### Instructions to follow
Report back each line of the data that contains the word "Бога".

### Records to use
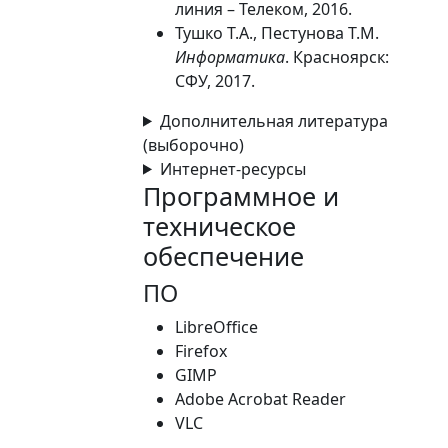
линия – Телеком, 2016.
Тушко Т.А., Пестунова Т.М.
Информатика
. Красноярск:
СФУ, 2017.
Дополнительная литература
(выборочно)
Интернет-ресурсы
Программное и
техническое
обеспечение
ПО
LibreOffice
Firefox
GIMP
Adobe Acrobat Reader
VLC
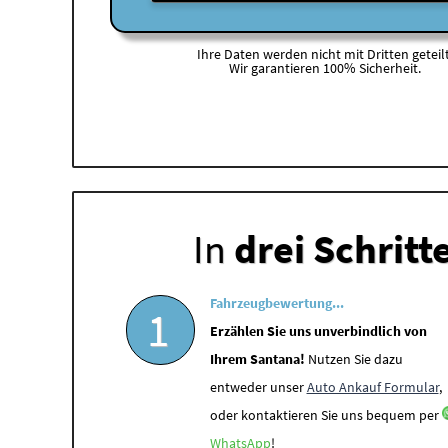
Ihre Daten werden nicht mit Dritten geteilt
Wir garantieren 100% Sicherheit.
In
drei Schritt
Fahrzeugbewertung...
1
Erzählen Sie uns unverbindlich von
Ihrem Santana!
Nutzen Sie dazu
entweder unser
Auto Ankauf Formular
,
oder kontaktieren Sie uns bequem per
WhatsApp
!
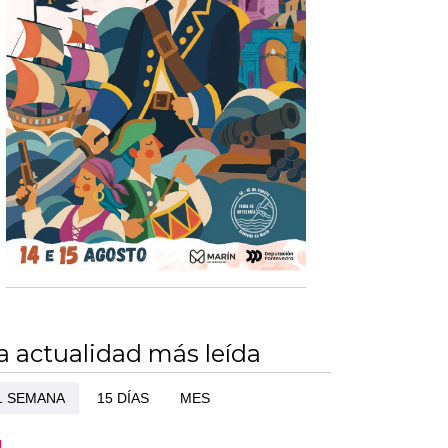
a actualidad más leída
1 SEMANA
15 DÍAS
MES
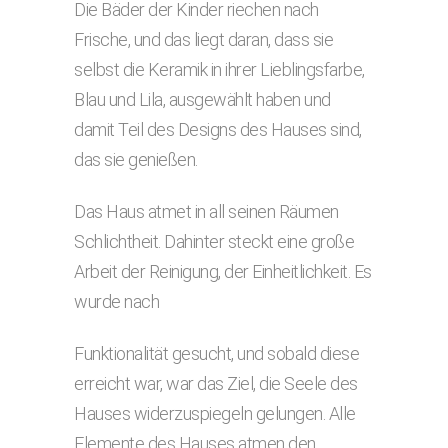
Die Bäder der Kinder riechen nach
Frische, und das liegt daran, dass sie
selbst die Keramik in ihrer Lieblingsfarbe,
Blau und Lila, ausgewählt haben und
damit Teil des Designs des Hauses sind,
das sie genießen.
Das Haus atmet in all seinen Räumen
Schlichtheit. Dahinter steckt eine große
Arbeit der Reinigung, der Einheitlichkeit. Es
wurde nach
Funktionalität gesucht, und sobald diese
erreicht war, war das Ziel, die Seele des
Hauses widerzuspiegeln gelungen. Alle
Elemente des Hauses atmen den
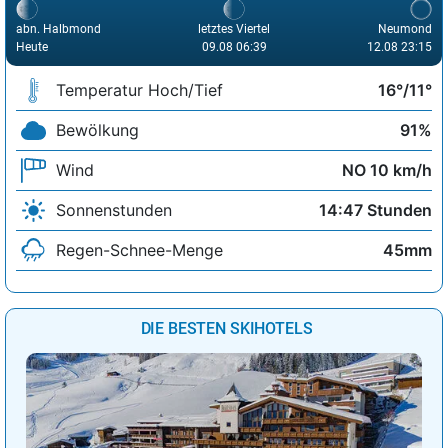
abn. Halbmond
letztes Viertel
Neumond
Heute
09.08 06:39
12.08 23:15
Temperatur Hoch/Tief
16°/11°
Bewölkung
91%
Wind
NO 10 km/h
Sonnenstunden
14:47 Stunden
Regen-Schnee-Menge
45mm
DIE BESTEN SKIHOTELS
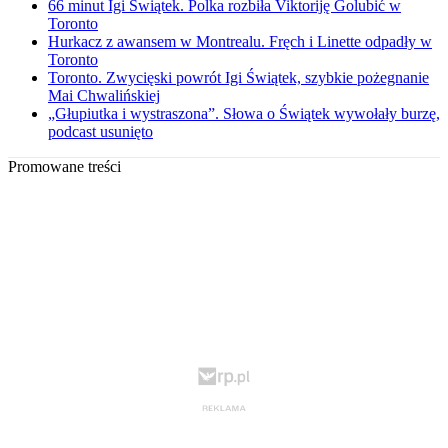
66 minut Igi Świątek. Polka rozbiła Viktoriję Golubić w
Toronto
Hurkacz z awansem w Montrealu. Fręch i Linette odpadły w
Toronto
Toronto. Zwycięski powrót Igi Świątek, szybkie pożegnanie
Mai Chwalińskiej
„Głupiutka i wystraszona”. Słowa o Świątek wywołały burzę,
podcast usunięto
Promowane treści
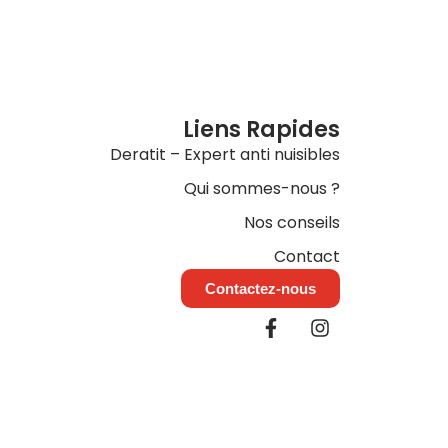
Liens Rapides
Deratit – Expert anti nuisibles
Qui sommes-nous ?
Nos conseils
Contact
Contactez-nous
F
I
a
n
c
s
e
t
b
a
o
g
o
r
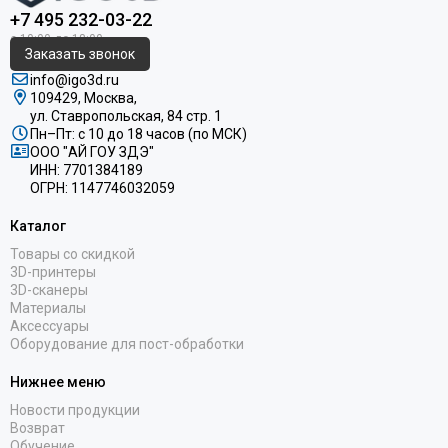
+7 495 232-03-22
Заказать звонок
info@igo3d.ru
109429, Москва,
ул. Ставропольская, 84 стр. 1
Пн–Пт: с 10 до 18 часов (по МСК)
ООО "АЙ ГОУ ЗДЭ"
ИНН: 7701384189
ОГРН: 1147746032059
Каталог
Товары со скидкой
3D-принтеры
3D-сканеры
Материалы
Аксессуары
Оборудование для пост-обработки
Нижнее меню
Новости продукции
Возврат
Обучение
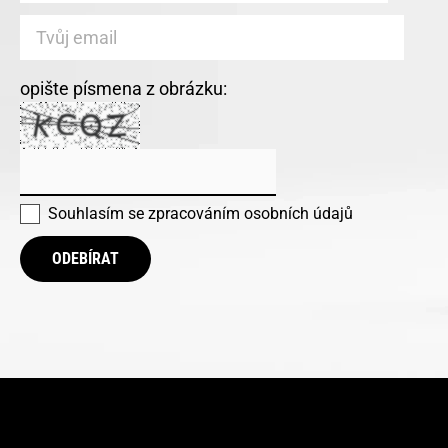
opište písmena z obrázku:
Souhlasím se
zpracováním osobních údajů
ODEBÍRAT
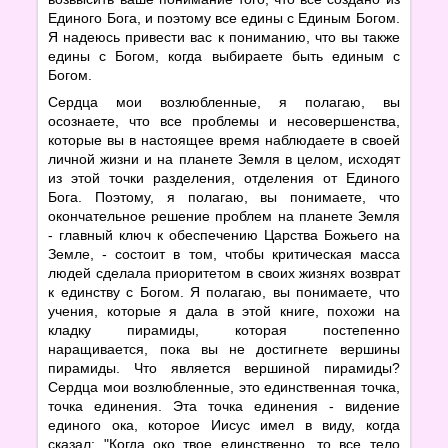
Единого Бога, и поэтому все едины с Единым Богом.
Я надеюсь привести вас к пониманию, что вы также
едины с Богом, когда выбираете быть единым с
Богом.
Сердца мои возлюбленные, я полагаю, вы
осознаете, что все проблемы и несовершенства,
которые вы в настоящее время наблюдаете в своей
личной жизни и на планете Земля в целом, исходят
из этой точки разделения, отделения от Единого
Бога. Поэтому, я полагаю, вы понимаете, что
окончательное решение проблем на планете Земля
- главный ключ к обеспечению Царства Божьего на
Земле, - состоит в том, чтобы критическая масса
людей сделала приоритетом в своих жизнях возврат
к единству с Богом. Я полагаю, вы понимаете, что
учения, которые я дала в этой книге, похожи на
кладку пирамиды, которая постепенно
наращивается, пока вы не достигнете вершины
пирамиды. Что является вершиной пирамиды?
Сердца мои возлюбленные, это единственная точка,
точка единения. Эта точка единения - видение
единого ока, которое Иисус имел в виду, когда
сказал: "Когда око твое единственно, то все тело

### Completed exercise
Единого Бога, и поэтому все едины с Единым Богом.
Бога. Поэтому, я полагаю, вы понимаете, что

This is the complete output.